→ **What you have to do**:
Retype the lines of the listing below exactly, but only those from the one containing "Post navigation" through the last line; pictures stay out.

→ **Given records**:
***

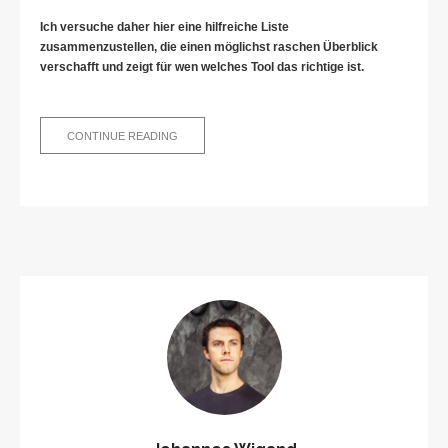
Ich versuche daher hier eine hilfreiche Liste
zusammenzustellen, die einen möglichst raschen Überblick
verschafft und zeigt für wen welches Tool das richtige ist.
9
CONTINUE READING
VIDEOCHAT
TOOLS
FÜR
DAS
LEBEN
UND
DIE
ARBEIT
WÄHREND
CORONA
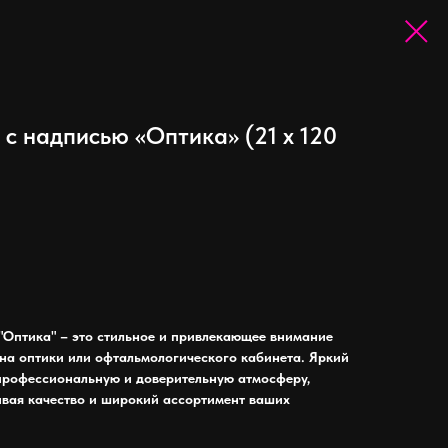
с надписью «Оптика» (21 х 120
"Оптика" – это стильное и привлекающее внимание
на оптики или офтальмологического кабинета. Яркий
 профессиональную и доверительную атмосферу,
ивая качество и широкий ассортимент ваших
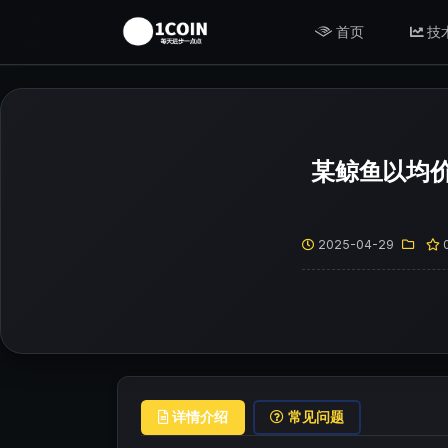
首页
技
某鲸鱼以均价1
2025-04-29
详情介绍
常见问题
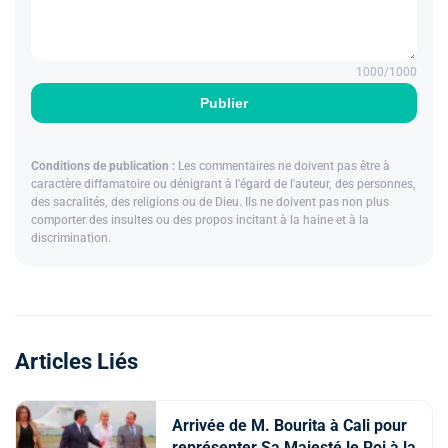
1000
/1000
Publier
Conditions de publication :
Les commentaires ne doivent pas être à
caractère diffamatoire ou dénigrant à l'égard de l'auteur, des personnes,
des sacralités, des religions ou de Dieu. Ils ne doivent pas non plus
comporter des insultes ou des propos incitant à la haine et à la
discrimination.
Articles Liés
Arrivée de M. Bourita à Cali pour
représenter Sa Majesté le Roi à la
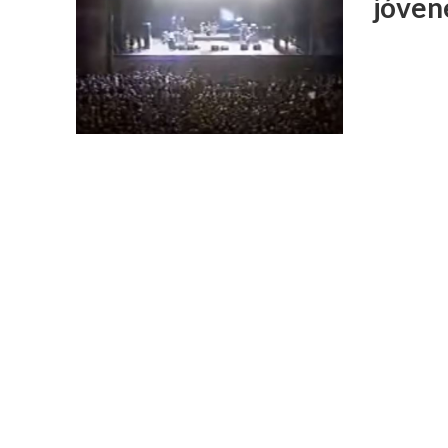
jóvene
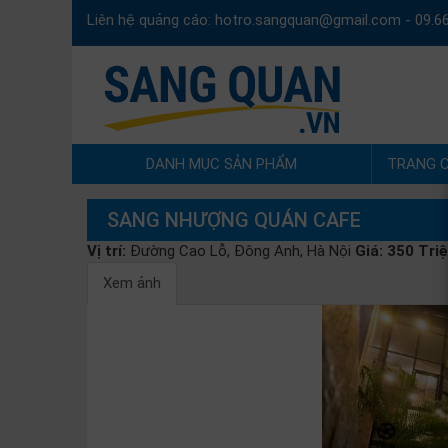
Liên hệ quảng cáo:
hotro.sangquan@gmail.com
-
09.6
DANH MỤC SẢN PHẨM
TRANG 
SANG NHƯỢNG QUÁN CAFE
Vị trí:
Đường Cao Lỗ, Đông Anh, Hà Nội
Giá:
350 Tri
Xem ảnh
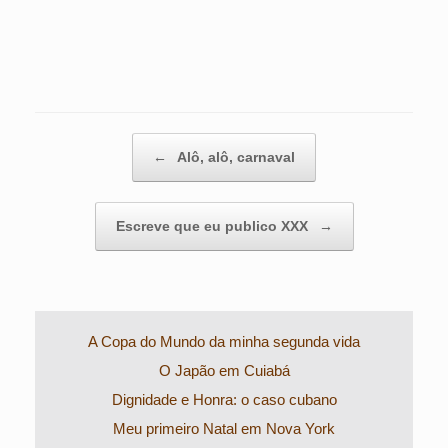
Post navigation
←
Alô, alô, carnaval
Escreve que eu publico XXX
→
A Copa do Mundo da minha segunda vida
O Japão em Cuiabá
Dignidade e Honra: o caso cubano
Meu primeiro Natal em Nova York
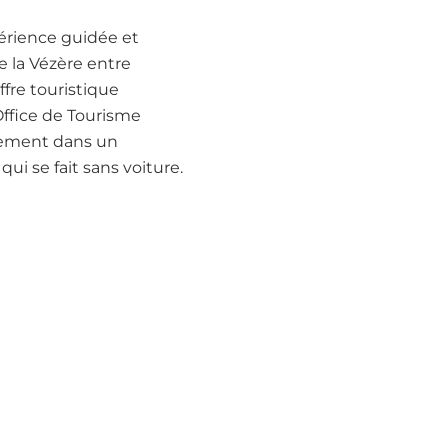
érience guidée et
e la Vézère entre
ffre touristique
’Office de Tourisme
nement dans un
ui se fait sans voiture.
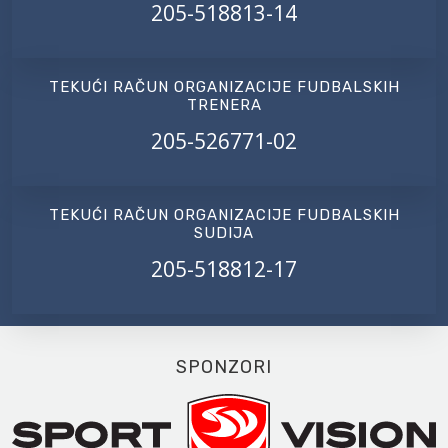
205-518813-14
TEKUĆI RAČUN ORGANIZACIJE FUDBALSKIH
TRENERA
205-526771-02
TEKUĆI RAČUN ORGANIZACIJE FUDBALSKIH
SUDIJA
205-518812-17
SPONZORI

***

→ **Task response**:
Post navigation
←
Alô, alô, carnaval
Escreve que eu publico XXX
→
A Copa do Mundo da minha segunda vida
O Japão em Cuiabá
Dignidade e Honra: o caso cubano
Meu primeiro Natal em Nova York
érience guidée et
e la Vézère entre
ffre touristique
’Office de Tourisme
nement dans un
ui se fait sans voiture.
205-518813-14
TEKUĆI RAČUN ORGANIZACIJE FUDBALSKIH
TRENERA
205-526771-02
TEKUĆI RAČUN ORGANIZACIJE FUDBALSKIH
SUDIJA
205-518812-17
SPONZORI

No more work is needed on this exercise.